[Data excerpts]
::::
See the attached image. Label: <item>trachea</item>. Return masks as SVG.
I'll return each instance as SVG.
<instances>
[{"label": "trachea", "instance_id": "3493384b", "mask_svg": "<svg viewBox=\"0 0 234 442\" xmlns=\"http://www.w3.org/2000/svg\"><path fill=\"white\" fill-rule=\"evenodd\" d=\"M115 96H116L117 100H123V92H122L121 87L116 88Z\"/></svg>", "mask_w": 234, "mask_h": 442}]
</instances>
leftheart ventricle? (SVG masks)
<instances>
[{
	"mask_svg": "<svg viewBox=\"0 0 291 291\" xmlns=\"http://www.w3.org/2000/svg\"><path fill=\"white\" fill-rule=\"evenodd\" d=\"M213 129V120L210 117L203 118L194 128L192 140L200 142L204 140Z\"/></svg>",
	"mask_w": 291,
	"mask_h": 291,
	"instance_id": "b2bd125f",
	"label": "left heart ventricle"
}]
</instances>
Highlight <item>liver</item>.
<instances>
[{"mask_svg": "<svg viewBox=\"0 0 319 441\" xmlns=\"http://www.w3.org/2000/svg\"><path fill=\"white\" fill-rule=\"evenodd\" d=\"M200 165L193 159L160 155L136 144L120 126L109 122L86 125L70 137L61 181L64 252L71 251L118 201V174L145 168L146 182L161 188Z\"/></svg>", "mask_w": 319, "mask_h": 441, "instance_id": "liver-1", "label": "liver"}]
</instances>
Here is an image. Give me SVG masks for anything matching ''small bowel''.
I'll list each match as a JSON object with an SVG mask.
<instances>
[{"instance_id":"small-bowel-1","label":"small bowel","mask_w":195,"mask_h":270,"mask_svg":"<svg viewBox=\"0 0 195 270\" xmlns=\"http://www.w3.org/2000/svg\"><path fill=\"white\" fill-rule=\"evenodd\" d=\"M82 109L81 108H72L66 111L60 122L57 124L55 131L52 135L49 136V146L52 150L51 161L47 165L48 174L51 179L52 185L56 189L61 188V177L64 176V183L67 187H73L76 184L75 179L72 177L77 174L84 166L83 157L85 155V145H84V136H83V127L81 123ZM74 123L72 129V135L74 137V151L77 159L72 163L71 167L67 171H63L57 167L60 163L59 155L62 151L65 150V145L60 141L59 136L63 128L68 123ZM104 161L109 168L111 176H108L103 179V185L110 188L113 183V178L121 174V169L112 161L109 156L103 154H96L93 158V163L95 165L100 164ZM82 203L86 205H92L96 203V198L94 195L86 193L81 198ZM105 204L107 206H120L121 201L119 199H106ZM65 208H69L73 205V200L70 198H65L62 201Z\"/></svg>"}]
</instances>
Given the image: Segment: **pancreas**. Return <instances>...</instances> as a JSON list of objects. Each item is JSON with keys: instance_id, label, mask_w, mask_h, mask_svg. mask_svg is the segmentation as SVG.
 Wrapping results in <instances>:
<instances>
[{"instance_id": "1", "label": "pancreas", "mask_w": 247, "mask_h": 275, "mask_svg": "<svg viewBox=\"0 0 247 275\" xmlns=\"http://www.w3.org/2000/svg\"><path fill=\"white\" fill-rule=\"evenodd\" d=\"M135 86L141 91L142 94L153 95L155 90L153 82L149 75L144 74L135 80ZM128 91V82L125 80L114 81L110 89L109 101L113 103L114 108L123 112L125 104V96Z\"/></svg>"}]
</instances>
::::
- **Goal of the exercise**: A full, exact copy of the entries is required. Return it.

- **Output below**:
See the attached image. Label: <item>trachea</item>. Return masks as SVG.
I'll return each instance as SVG.
<instances>
[{"label": "trachea", "instance_id": "3493384b", "mask_svg": "<svg viewBox=\"0 0 234 442\" xmlns=\"http://www.w3.org/2000/svg\"><path fill=\"white\" fill-rule=\"evenodd\" d=\"M115 96H116L117 100H123V92H122L121 87L116 88Z\"/></svg>", "mask_w": 234, "mask_h": 442}]
</instances>
leftheart ventricle? (SVG masks)
<instances>
[{
	"mask_svg": "<svg viewBox=\"0 0 291 291\" xmlns=\"http://www.w3.org/2000/svg\"><path fill=\"white\" fill-rule=\"evenodd\" d=\"M213 129V120L210 117L203 118L194 128L192 140L200 142L204 140Z\"/></svg>",
	"mask_w": 291,
	"mask_h": 291,
	"instance_id": "b2bd125f",
	"label": "left heart ventricle"
}]
</instances>
Highlight <item>liver</item>.
<instances>
[{"mask_svg": "<svg viewBox=\"0 0 319 441\" xmlns=\"http://www.w3.org/2000/svg\"><path fill=\"white\" fill-rule=\"evenodd\" d=\"M200 165L193 159L160 155L136 144L120 126L109 122L86 125L70 137L61 181L64 252L71 251L118 201V174L145 168L146 182L161 188Z\"/></svg>", "mask_w": 319, "mask_h": 441, "instance_id": "liver-1", "label": "liver"}]
</instances>
Here is an image. Give me SVG masks for anything matching ''small bowel''.
I'll list each match as a JSON object with an SVG mask.
<instances>
[{"instance_id":"small-bowel-1","label":"small bowel","mask_w":195,"mask_h":270,"mask_svg":"<svg viewBox=\"0 0 195 270\" xmlns=\"http://www.w3.org/2000/svg\"><path fill=\"white\" fill-rule=\"evenodd\" d=\"M82 109L81 108H72L66 111L60 122L57 124L55 131L52 135L49 136V146L52 150L51 161L47 165L48 174L51 179L52 185L56 189L61 188V177L64 176V183L67 187H73L76 184L75 179L72 177L77 174L84 166L83 157L85 155V145H84V136H83V127L81 123ZM74 123L72 129V135L74 137V151L77 159L72 163L71 167L67 171H63L57 167L60 163L59 155L62 151L65 150V145L60 141L59 136L63 128L68 123ZM104 161L109 168L111 176H108L103 179V185L110 188L113 183V178L121 174V169L112 161L109 156L103 154H96L93 158V163L95 165L100 164ZM82 203L86 205H92L96 203V198L94 195L86 193L81 198ZM105 204L107 206H120L121 201L119 199H106ZM65 208H69L73 205V200L70 198H65L62 201Z\"/></svg>"}]
</instances>
Given the image: Segment: **pancreas**. Return <instances>...</instances> as a JSON list of objects. Each item is JSON with keys: instance_id, label, mask_w, mask_h, mask_svg. mask_svg is the segmentation as SVG.
 Wrapping results in <instances>:
<instances>
[{"instance_id": "1", "label": "pancreas", "mask_w": 247, "mask_h": 275, "mask_svg": "<svg viewBox=\"0 0 247 275\" xmlns=\"http://www.w3.org/2000/svg\"><path fill=\"white\" fill-rule=\"evenodd\" d=\"M135 86L141 91L142 94L153 95L155 90L153 82L149 75L144 74L135 80ZM128 91V82L125 80L114 81L110 89L109 101L113 103L114 108L123 112L125 104V96Z\"/></svg>"}]
</instances>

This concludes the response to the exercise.